Above all, emphasis must be given to protect Indonesian forests- change current agricultural practices and radically redesign our cities, including transforming land-based industries that destroy our forests and peatlands. Failure to do so will have devastating consequences, not just for Indonesia but for the rest of the world. We must protect Borneo because our lives depend on it.
Arie Rompas is the Forest Campaign Team Leader in Greenpeace Indonesia.
 The relationship between deforestation and changes in local climate was most pronounced in watersheds in southeast Borneo, which have lost 40%–75% of their forests since 1973. These watersheds also had a significantly higher frequency of temperatures above 31 ◦C.
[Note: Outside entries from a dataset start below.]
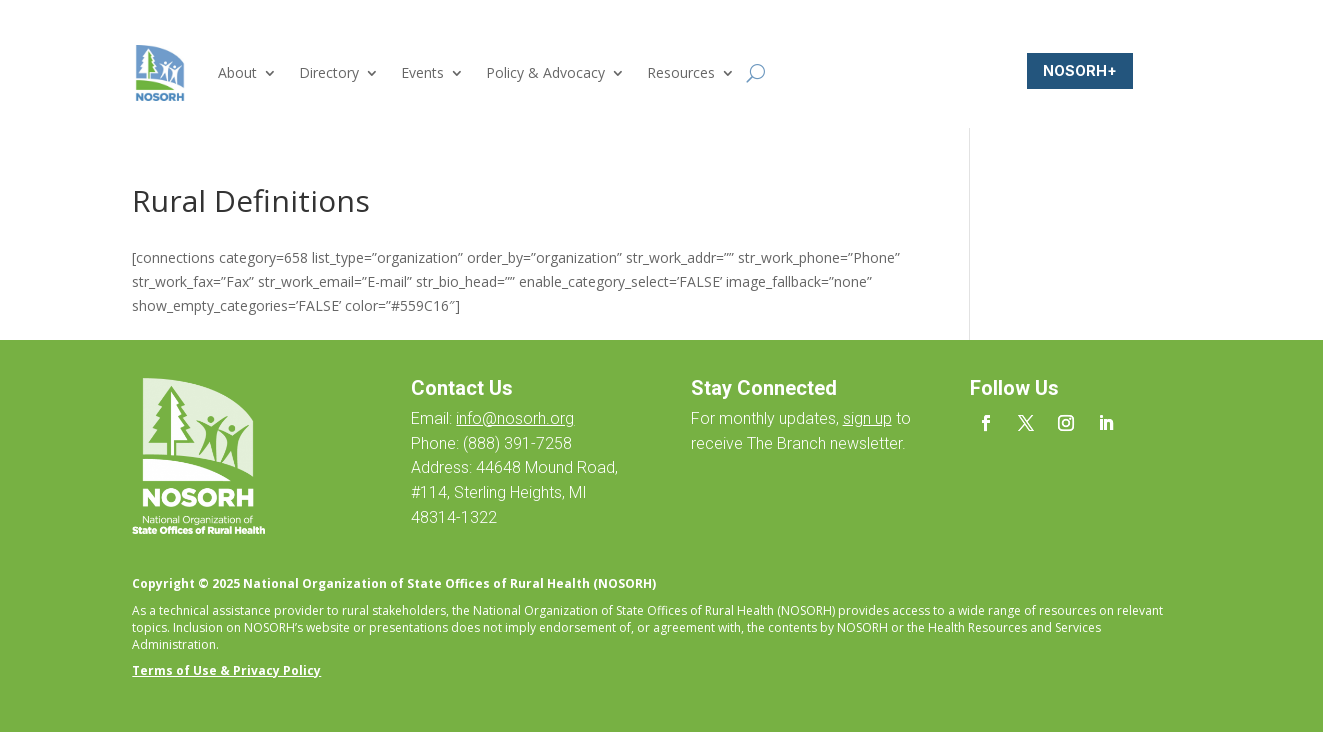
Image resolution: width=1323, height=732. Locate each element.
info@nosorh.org (515, 418)
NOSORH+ (1080, 70)
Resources (681, 72)
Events (422, 72)
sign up (867, 418)
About (237, 72)
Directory (329, 72)
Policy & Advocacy (545, 72)
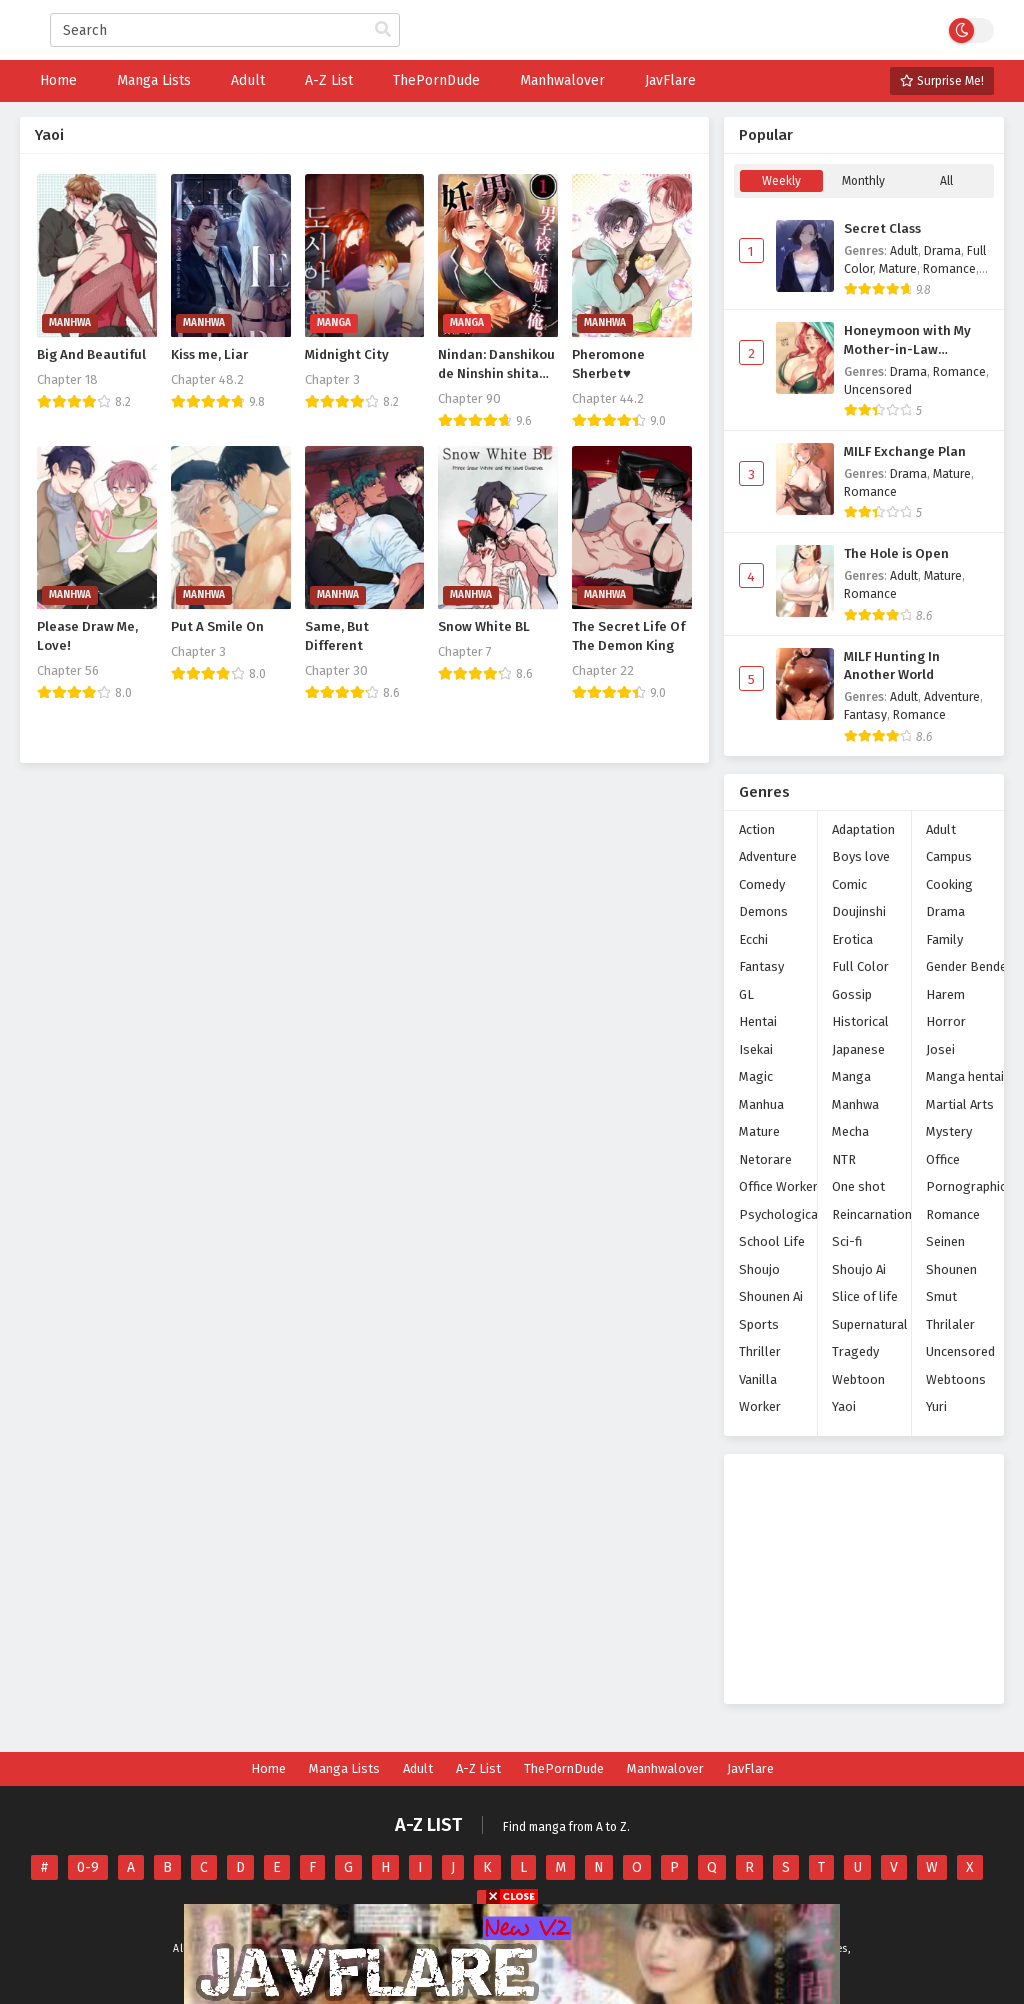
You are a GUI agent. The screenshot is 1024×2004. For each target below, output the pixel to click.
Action (757, 829)
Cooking (949, 884)
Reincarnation (872, 1214)
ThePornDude (564, 1768)
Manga (851, 1076)
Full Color (860, 966)
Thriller (760, 1351)
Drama (942, 251)
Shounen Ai (771, 1296)
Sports (759, 1324)
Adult (904, 251)
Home (268, 1768)
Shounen (951, 1269)
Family (944, 939)
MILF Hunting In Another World (892, 666)
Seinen (945, 1241)
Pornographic (966, 1186)
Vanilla (758, 1379)
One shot (858, 1186)
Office (943, 1159)
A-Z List (478, 1768)
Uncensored (878, 390)
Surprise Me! (942, 81)
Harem (945, 994)
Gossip (852, 994)
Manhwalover (665, 1768)
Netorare (765, 1159)
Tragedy (855, 1351)
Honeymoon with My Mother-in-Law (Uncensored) (907, 341)
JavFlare (750, 1768)
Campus (949, 856)
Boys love (861, 856)
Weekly (781, 181)
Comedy (762, 884)
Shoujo (759, 1269)
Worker (760, 1406)
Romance (949, 269)
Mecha (850, 1131)
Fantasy (865, 715)
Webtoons (956, 1379)
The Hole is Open (896, 554)
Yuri (936, 1406)
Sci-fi (847, 1241)
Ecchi (753, 939)
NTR (844, 1159)
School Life (772, 1241)
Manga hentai (965, 1076)
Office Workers (782, 1186)
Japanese (858, 1049)
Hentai (758, 1021)
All (946, 181)
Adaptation (863, 829)
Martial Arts (960, 1104)
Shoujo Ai (859, 1269)
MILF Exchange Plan (905, 452)
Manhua (761, 1104)
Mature (898, 269)
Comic (849, 884)
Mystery (949, 1131)
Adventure (952, 697)
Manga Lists (344, 1768)
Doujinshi (859, 911)
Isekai (756, 1049)
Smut (941, 1296)
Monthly (863, 181)
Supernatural (870, 1324)
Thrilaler (950, 1324)
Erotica (852, 939)
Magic (756, 1076)
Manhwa (855, 1104)
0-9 (88, 1867)
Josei (940, 1049)
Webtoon (858, 1379)
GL (746, 994)
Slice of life (865, 1296)
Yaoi (844, 1406)
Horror (946, 1021)
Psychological (780, 1214)
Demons (763, 911)
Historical (860, 1021)
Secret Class (882, 229)
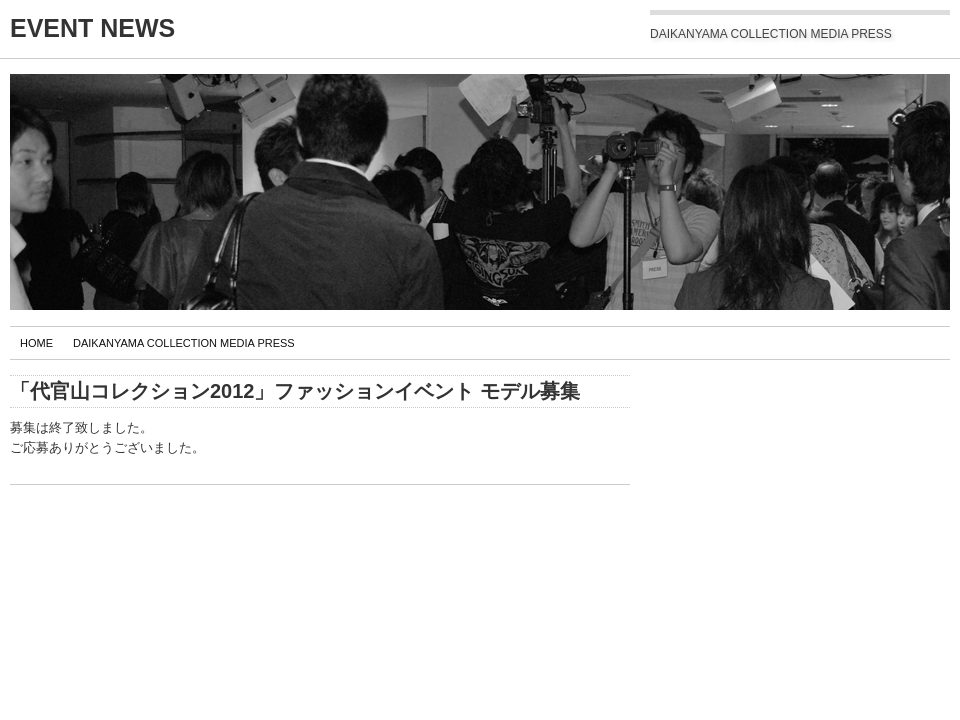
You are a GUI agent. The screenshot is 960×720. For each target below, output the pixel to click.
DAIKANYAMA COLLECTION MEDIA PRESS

Watersheds in north and northwest Borneo, which have lost 5%–25% of their forest cover, maintained a more stable climate with a similar distribution of mean and extreme warm temperatures between forest and modified forest areas. Watersheds with >15% forest loss had a >15% reduction in rainfall. This situation concluded that the loss of forest in Borneo has increased local daily temperatures and temperature extremes, and reduced daily precipitation.
 By exempting royalty payments of up to zero percent, including providing guaranteed business permits for life for mining companies that add value and remove maximum boundaries, so that they can freely expand and increase their production capacity. The mining companies that benefit are mostly operating in the South Borneo region, and their owners are connected to oligarchs in Indonesia.
 The previous Forestry Law required the total forested area within each river basin and/or island to be maintained at 30% of the total land area. This was to minimize disturbance to the water system, and to prevent floods, erosion, sedimentation and water shortages. This requirement has been removed by the Omnibus Law.